As Austin’s inevitable growth chugs along, one of the more interesting side effects of the city’s sky-high land values is a need for clever, compact architecture, in order to maximize the value of small and challenging pieces of property. These are scraps of land you wouldn’t necessarily, as a developer, choose to build upon if you had more choices — but it’s Austin, so you often don’t.

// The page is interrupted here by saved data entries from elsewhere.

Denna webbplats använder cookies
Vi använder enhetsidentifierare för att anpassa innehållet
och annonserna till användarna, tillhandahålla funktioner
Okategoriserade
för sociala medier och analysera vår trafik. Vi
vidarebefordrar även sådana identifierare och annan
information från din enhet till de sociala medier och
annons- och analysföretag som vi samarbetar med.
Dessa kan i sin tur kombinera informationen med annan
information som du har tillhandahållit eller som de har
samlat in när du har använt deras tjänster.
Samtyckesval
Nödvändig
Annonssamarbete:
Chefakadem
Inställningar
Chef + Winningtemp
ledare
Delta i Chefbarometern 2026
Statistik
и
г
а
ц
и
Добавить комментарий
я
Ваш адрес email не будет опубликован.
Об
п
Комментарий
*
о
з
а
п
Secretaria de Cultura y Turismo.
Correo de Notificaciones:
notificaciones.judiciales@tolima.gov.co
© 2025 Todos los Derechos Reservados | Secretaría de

My favorite example of this phenomenon for a while was the planned 32-story apartment tower on East Avenue designed by Rhode Partners, which must contend with a small .36 acre site that also exists inside a floodplain, has only one available curb cut for a driveway, and is surrounded by parkland that can’t be developed. Adversity drives creativity, so I’m excited to see that building take shape, but I think I’ve got a new favorite tough nut to crack — the upcoming mixed-use apartment project at 1212 East Seventh Street:
Designed by local firm Mark Hart Architecture, which is perhaps better known for its student housing projects in West Campus, this 5-story development finesses seven apartment units and a ground floor commercial space into a 0.146-acre plot comprised of addresses 1210 and 1212 East Seventh Street.
You can already tell it’s kind of a weird space from the street — the property is a long, skinny piece of land bordered by office buildings on either side, with the elevation change of the area making the lot inaccessible to drivers from East Seventh Street.

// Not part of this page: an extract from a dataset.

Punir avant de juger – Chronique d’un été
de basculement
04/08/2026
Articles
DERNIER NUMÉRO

Instead, access to any garage component must use the alley behind the site on its north end. That’s what this project does, using its second floor entirely for parking, with the seven apartment units spread out between the three floors above that.

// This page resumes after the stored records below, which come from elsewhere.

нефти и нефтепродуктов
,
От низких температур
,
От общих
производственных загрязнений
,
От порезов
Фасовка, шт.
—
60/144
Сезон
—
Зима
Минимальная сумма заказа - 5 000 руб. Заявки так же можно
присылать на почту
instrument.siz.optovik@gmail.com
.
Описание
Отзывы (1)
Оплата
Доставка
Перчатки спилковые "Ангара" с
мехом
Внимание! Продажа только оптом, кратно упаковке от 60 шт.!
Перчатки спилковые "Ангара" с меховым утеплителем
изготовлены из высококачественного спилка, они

I said this building is five stories tall earlier, which is true from East Seventh Street. But technically, due to the change in grade on the site, the ground floor is described in the building’s plan as a basement, with only four stories rising above that. If you’re looking at it from the alley side, the parking garage is actually the ground floor. It’s easier to understand if you just look at the plans.
Another detail of this project I find unique for the area is its unit mix: five two-bedroom units and two three-bedroom units. Higher bedroom counts are notable in areas like East Austin where you tend to see more studios and lower bedroom counts overall.
Mark Hart, principal at the firm that bears his name, told me he’s not sure what the future holds for the building’s ground floor commercial space. He’s not ruling out a retail presence at the site, which would be great for the area’s mixed-use growth, but considering the relative lack of foot traffic in the area there’s a good chance the space will become offices of some kind. Still, it’s better than nothing, ain’t it?
Part of the reason I’m interested in this development is its attempt to fit a decent amount of apartment units into a location that wouldn’t necessarily require it. This isn’t just speculation — a previous plan for the site would have seen only two three-story condos built at these addresses:
I’m sure the comparatively massive square footages of these two residences would have been great for their buyers, but I’m always going to pull for infill projects with higher unit counts. The only hidden agenda I’m sneaking into these articles is in favor of denser, smarter, and taller development in the city — and this building appears to hit the high notes.